Quiero hacerte un ofrecimiento que ningún caballero podría aceptar. Quiero volver a tu lado.

Estaré en el Baur-au-Lac, en Zurich, hasta fin de mes. Dime algo.

Ann.

Smiley cogió el sobre y lo miró por detrás: «Madame Juan Alvida». No, ningún caballero podría aceptar el ofrecimiento. Ningún sueño podía sobrevivir a la luz del día de la marcha de Ann con su sacarinoso latino de sonrisa de piel de naranja. Una vez, en un documental, Smiley había visto a Alvida ganando una carrera en Montecarlo. Recordaba que, lo más repelente de él era el vello de sus brazos. Con las gafas, el aceite de motor y la ridícula corona de laurel, parecía exactamente un mono antropoide caído de un árbol. Llevaba una blanca camiseta de tenis de mangas cortas, que, no se sabe cómo, se había conservado impecablemente limpia a lo largo de la carrera, destacando con repulsiva claridad esos brazos negros de mono.

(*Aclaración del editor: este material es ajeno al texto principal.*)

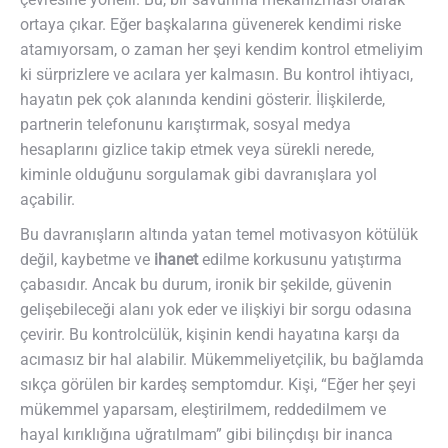
ortaya çıkar. Eğer başkalarına güvenerek kendimi riske
atamıyorsam, o zaman her şeyi kendim kontrol etmeliyim
ki sürprizlere ve acılara yer kalmasın. Bu kontrol ihtiyacı,
hayatın pek çok alanında kendini gösterir. İlişkilerde,
partnerin telefonunu karıştırmak, sosyal medya
hesaplarını gizlice takip etmek veya sürekli nerede,
kiminle olduğunu sorgulamak gibi davranışlara yol
açabilir.
Bu davranışların altında yatan temel motivasyon kötülük
değil, kaybetme ve
ihanet
edilme korkusunu yatıştırma
çabasıdır. Ancak bu durum, ironik bir şekilde, güvenin
gelişebileceği alanı yok eder ve ilişkiyi bir sorgu odasına
çevirir. Bu kontrolcülük, kişinin kendi hayatına karşı da
acımasız bir hal alabilir. Mükemmeliyetçilik, bu bağlamda
sıkça görülen bir kardeş semptomdur. Kişi, “Eğer her şeyi
mükemmel yaparsam, eleştirilmem, reddedilmem ve
hayal kırıklığına uğratılmam” gibi bilinçdışı bir inanca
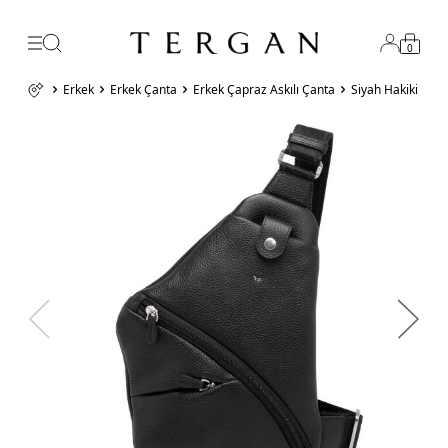
0
Erkek
Erkek Çanta
Erkek Çapraz Askılı Çanta
Siyah Hakiki Der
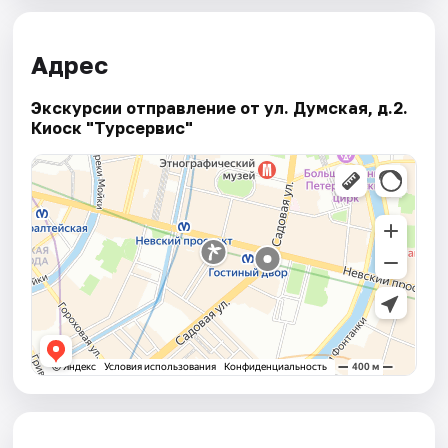
Адрес
Экскурсии отправление от ул. Думская, д.2.
Киоск "Турсервис"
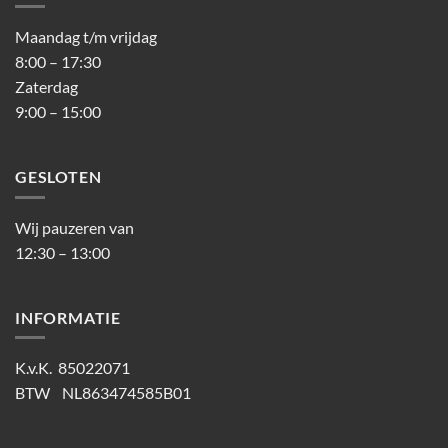
Maandag t/m vrijdag
8:00 – 17:30
Zaterdag
9:00 – 15:00
GESLOTEN
Wij pauzeren van
12:30 – 13:00
INFORMATIE
K.v.K. 85022071
BTW NL863474585B01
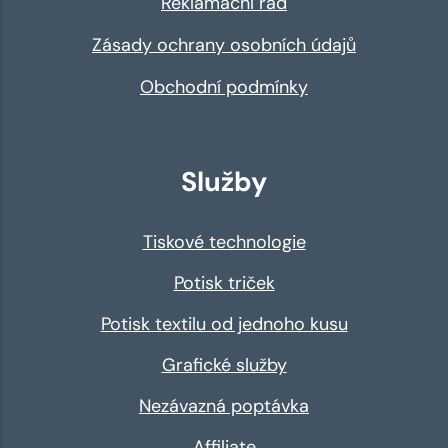
Reklamační řád
Zásady ochrany osobních údajů
Obchodní podmínky
Služby
Tiskové technologie
Potisk triček
Potisk textilu od jednoho kusu
Grafické služby
Nezávazná poptávka
Affiliate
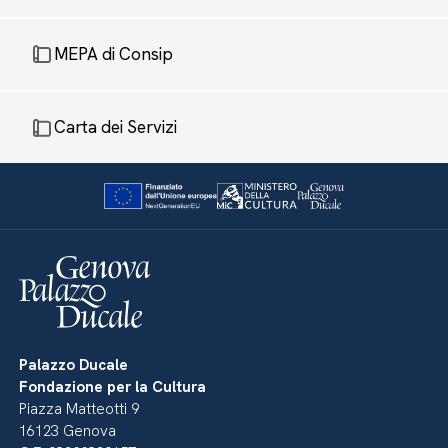
MEPA di Consip
Carta dei Servizi
Palazzo Ducale
Fondazione per la Cultura
Piazza Matteotti 9
16123 Genova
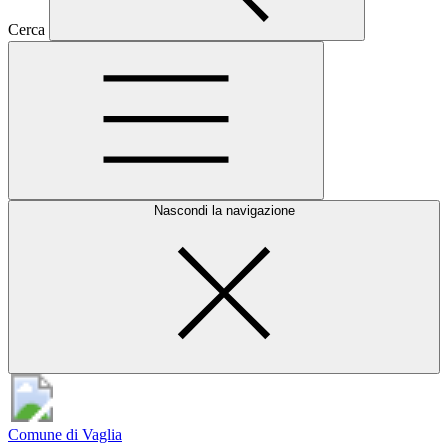
Cerca
Nascondi la navigazione
Comune di Vaglia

Así era Ann: «Dime algo». Redime tu vida, mira si es posible vivir otra vez, y dime algo. He aburrido a mi amante, mi amante me ha aburrido a mí: voy a destrozar otra vez tu mundo: el mío me fastidia. Quiero volver a tu lado… Quiero, quiero…

Smiley se levantó con la carta todavía en la mano, y volvió a quedar inmóvil ante el grupo de porcelana. Allí permaneció varios minutos, mirando fijamente a la pastorcilla. ¡Qué hermosa era!